There are lots of excellent choices today when it comes to buying a digital camera or accessory. It’s not uncommon for photo enthusiasts like me to visit an online forum and read user reviews to help decide which camera gear to buy.
But if you’re not careful the answers, while well intentioned, can sometimes be downright frustrating. Information overload are the operative words.
After years of mentally processing feedback, I heed the most well thought out opinions. Then I narrow down my choices of equipment to two. Finally, realizing nothing is perfect, I make my own decision, then don’t constantly ask myself, “gee, did I make the right decision.”
Advice. And more advice
I visited a photography forum where an individual asked advice about buying a film protector for the 3″ LCD on his digital camera. Two of us initially responded.
Both recommended an LCD protector by a particular company. The other individual suggested one that is clear. I suggested one that is anti-glare.*
The original poster responded to me somewhat humorously:
“That’s it, go and confuse me YET AGAIN, Gail. Thanks a lot! ;-)”
I felt his pain, but replied:
“The next person who comes along will recommend an LCD protector that’s made out of film.
“The person after that will recommend one made out of acrylic.
“Then someone will come along and suggest you use no film protector at all.

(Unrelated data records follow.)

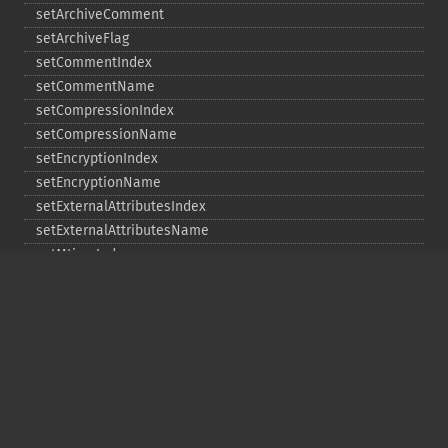
setArchiveComment
setArchiveFlag
setCommentIndex
setCommentName
setCompressionIndex
setCompressionName
setEncryptionIndex
setEncryptionName
setExternalAttributesIndex
setExternalAttributesName
setMtimeIndex
setMtimeName
setPassword
statIndex
statName
unchangeAll
unchangeArchive
unchangeIndex
unchangeName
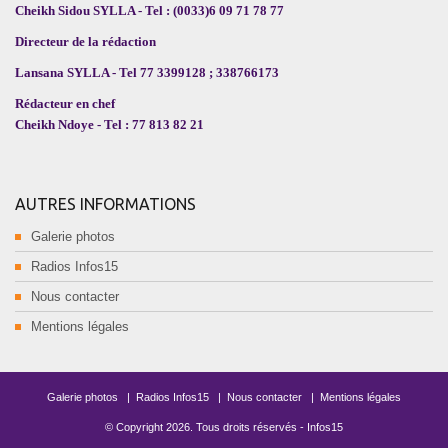
Cheikh Sidou SYLLA - Tel : (0033)6 09 71 78 77
Directeur de la rédaction
Lansana SYLLA - Tel 77 3399128 ; 338766173
Rédacteur en chef
Cheikh Ndoye - Tel : 77 813 82 21
AUTRES INFORMATIONS
Galerie photos
Radios Infos15
Nous contacter
Mentions légales
Galerie photos
|
Radios Infos15
|
Nous contacter
|
Mentions légales
© Copyright
2026
. Tous droits réservés -
Infos15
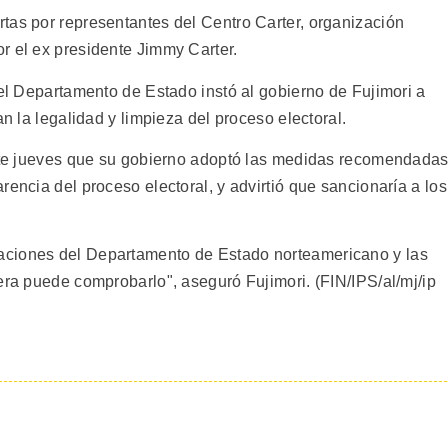
tas por representantes del Centro Carter, organización
r el ex presidente Jimmy Carter.
 el Departamento de Estado instó al gobierno de Fujimori a
an la legalidad y limpieza del proceso electoral.
este jueves que su gobierno adoptó las medidas recomendada
rencia del proceso electoral, y advirtió que sancionaría a los
aciones del Departamento de Estado norteamericano y las
era puede comprobarlo", aseguró Fujimori. (FIN/IPS/al/mj/ip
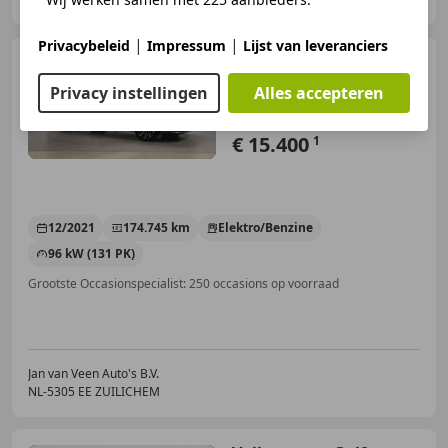
|
|
Privacybeleid
Impressum
Lijst van leveranciers
Volkswagen Golf
Variant
1.5 eTSI DSG Life
Privacy instellingen
Alles accepteren
Business Alcantara
Stoelverwarmi
€ 15.400
1
12/2021
174.745 km
Elektro/Benzine
96 kW (131 PK)
Grootste Occasionspecialist: 250 occasions op voorraad
Jan van Veen Auto's B.V.
NL-5305 EE ZUILICHEM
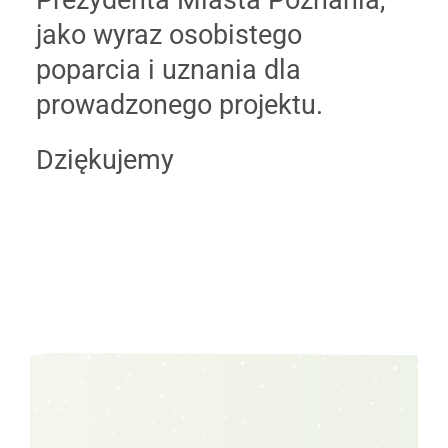
jako wyraz osobistego
poparcia i uznania dla
prowadzonego projektu.
Dziękujemy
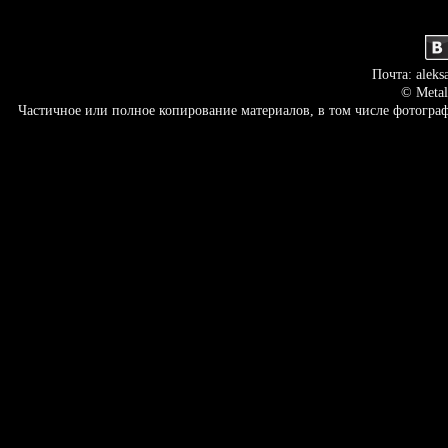
Почта: aleks
© Metal
Частичное или полное копирование материалов, в том числе фотогр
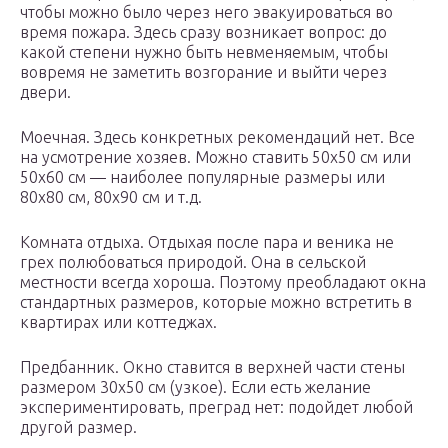
чтобы можно было через него эвакуироваться во
время пожара. Здесь сразу возникает вопрос: до
какой степени нужно быть невменяемым, чтобы
вовремя не заметить возгорание и выйти через
двери.
Моечная. Здесь конкретных рекомендаций нет. Все
на усмотрение хозяев. Можно ставить 50х50 см или
50х60 см — наиболее популярные размеры или
80х80 см, 80х90 см и т.д.
Комната отдыха. Отдыхая после пара и веника не
грех полюбоваться природой. Она в сельской
местности всегда хороша. Поэтому преобладают окна
стандартных размеров, которые можно встретить в
квартирах или коттеджах.
Предбанник. Окно ставится в верхней части стены
размером 30х50 см (узкое). Если есть желание
экспериментировать, преград нет: подойдет любой
другой размер.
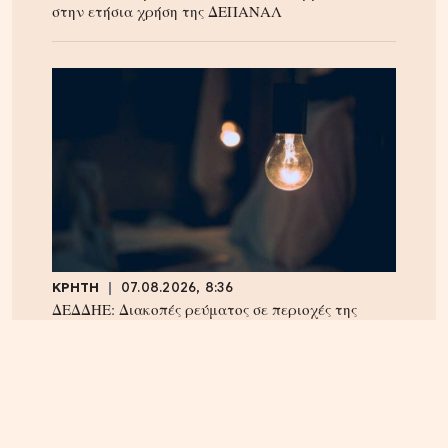
στην ετήσια χρήση της ΔΕΠΑΝΑΛ
ΚΡΗΤΗ
07.08.2026, 8:36
ΔΕΔΔΗΕ: Διακοπές ρεύματος σε περιοχές της
Κρήτης σήμερα Παρασκευή 7/8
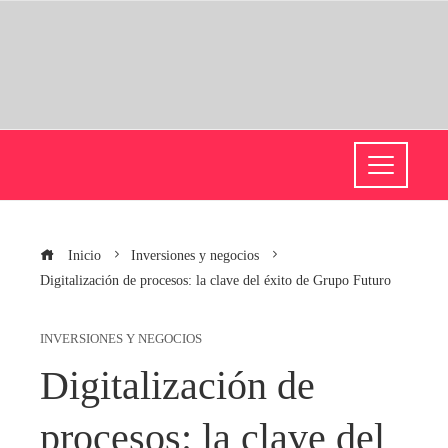
Inicio
Inversiones y negocios
Digitalización de procesos: la clave del éxito de Grupo Futuro
INVERSIONES Y NEGOCIOS
Digitalización de
procesos: la clave del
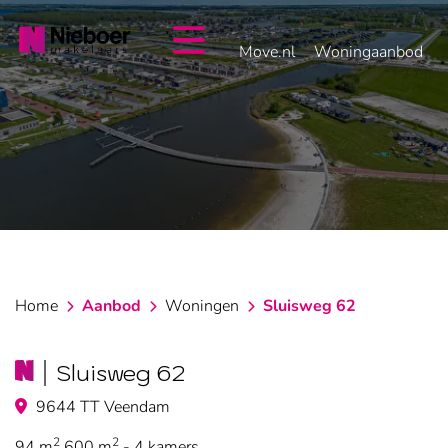
overslaan
Move.nl
Woningaanbod
Home
Aanbod
Woningen
Sluisweg 62
Sluisweg 62
9644 TT Veendam
2
2
94 m
600 m
- 4 kamers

“The next person heartily agrees with the suggestion above because he thinks you should get an LCD Hood instead.
“Then someone says not to buy that camera because it doesn’t have a viewfinder.
“Yet another person suggests a different model camera altogether because the LCD on it has a better resolution and an anti-glare coating.
“The next person…. “
*Neither suggestion was right or wrong. The other person had a different camera. My LCD was 3,” his was 2;” my LCD had a higher resolution. His camera has a viewfinder to use in a pinch. Mine did not. Most importantly, we shot different subject matter, in different lighting conditions.